What you have to do: Begin with the line below holding "Un piatto tipico giapponese a base di" and go on through the line holding "El temario del Curso de Treinador Pessoal se", duplicating each line exactly and leaving out pictures.

(Stored dataset items)
=-=-=

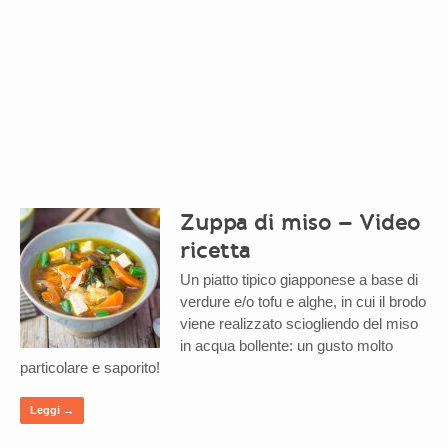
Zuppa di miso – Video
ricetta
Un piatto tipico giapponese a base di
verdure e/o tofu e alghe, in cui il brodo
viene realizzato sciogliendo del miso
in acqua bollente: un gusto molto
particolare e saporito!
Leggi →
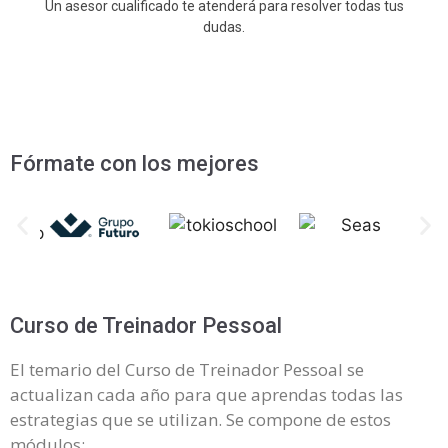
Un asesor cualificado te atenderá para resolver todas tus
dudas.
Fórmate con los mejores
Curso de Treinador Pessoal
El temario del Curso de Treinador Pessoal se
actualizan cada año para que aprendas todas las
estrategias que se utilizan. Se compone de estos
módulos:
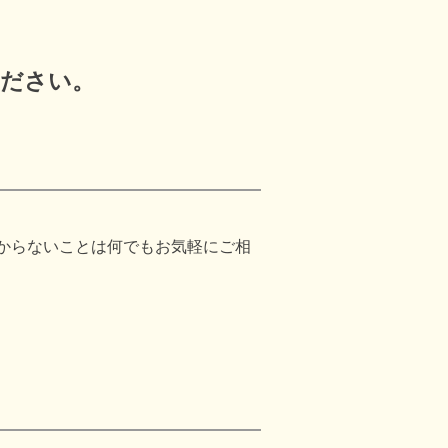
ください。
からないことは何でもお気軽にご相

=-=-=

Exercise output:
Un piatto tipico giapponese a base di
verdure e/o tofu e alghe, in cui il brodo
viene realizzato sciogliendo del miso
in acqua bollente: un gusto molto
particolare e saporito!
Leggi →
Un asesor cualificado te atenderá para resolver todas tus
dudas.
Fórmate con los mejores
Curso de Treinador Pessoal
El temario del Curso de Treinador Pessoal se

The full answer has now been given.